Welcome to Croning
I’m old, and I’m cool with that
I stumbled upon The Women’s Wheel of Life at just the right moment. I was reexamining the realm of what I will call “women’s spirituality”—something I embraced in my youth, grew skeptical of in my 20s, and had mostly forgotten about by my 30s. I was, at the moment I’m speaking of, trying to imagine what my life would be like once I was no longer engaged in full-contact parenting. (Years later, I have yet to leave full-contact parenting behind, but that’s a story for another day.) As I considered the popular trope of the Triple Goddess, I struggled to see where I fit into this triad. I was surely no virgin. I was looking toward a future in which mother would not be my defining role. But I didn’t feel quite ready to identify as a crone. Elizabeth Davis and Carol Leonard offered me a new category: matriarch. I loved their suggestion that I was stepping into my full power and ready to be a leader.

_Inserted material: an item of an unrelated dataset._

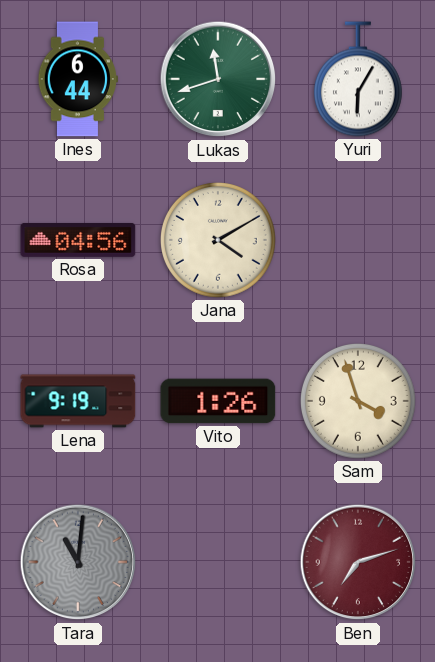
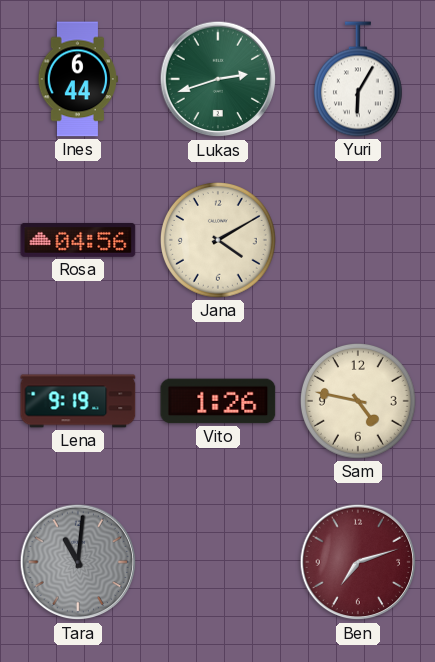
Lukas: 11:42 -> 2:42
Sam: 3:57 -> 4:47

As it happens, I have become something of a leader in middle age and, in my political activism I still aspire to Final Boss. This didn’t happen, though, until I made the choice to embrace cronedom. No shade to anyone who finds matriarch to be an aspirational archetype. Matriarch away, my sisters! But I am here to talk about how I learned to love the crone.
An origin story, if you will
I was at a conference in Austin, Texas. I was there because a client paid my way and, to this day, I don’t entirely understand what this conference was about. “Tech” seemed to be the overarching theme, but beyond that… Anyhow, this one-syllable descriptor should be enough to tell you that women were thin on the ground and that people over 40—people over 40 without venture capital to spend—were also outliers. I would also guess that most of the attendees were engaged in some sort of biohacking (bless their hearts), so the fact that I was a woman over 40 who ate bread made from wheat, not cauliflower, and didn’t bulletproof my coffee made me some kind of unicorn. Just not the good kind.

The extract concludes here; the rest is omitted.